**Records for processing**:
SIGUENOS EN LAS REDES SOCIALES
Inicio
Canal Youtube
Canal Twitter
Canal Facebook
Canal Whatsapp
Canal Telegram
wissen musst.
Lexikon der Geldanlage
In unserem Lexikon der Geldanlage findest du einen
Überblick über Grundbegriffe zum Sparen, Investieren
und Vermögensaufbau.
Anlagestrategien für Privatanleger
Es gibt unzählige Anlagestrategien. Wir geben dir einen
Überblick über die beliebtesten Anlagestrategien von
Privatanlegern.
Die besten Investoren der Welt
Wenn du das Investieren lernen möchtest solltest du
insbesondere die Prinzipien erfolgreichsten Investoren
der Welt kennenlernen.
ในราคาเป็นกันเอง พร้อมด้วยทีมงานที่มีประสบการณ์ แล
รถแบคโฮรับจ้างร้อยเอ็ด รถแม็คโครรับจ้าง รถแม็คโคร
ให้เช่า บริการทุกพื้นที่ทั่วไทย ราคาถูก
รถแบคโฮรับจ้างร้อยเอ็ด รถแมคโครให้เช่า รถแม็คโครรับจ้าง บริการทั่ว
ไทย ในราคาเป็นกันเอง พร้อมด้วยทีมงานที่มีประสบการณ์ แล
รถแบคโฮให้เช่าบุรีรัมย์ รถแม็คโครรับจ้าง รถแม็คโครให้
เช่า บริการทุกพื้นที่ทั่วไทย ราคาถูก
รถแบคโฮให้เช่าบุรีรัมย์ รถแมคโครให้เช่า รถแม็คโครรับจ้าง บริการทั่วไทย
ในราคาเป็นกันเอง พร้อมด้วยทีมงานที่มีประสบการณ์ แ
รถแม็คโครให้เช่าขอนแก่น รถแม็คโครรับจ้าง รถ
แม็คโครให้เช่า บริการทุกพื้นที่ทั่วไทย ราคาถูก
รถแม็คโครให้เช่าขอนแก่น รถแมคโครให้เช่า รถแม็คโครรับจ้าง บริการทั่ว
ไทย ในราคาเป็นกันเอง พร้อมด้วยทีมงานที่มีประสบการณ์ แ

**Work to be completed**: Write out, exactly as shown, only the lines running from the one that contains "รถแม็คโครให้เช่าขอนแก่น รถแม็คโครรับจ้าง รถ" to the last line above.

**Output**:
รถแม็คโครให้เช่าขอนแก่น รถแม็คโครรับจ้าง รถ
แม็คโครให้เช่า บริการทุกพื้นที่ทั่วไทย ราคาถูก
รถแม็คโครให้เช่าขอนแก่น รถแมคโครให้เช่า รถแม็คโครรับจ้าง บริการทั่ว
ไทย ในราคาเป็นกันเอง พร้อมด้วยทีมงานที่มีประสบการณ์ แ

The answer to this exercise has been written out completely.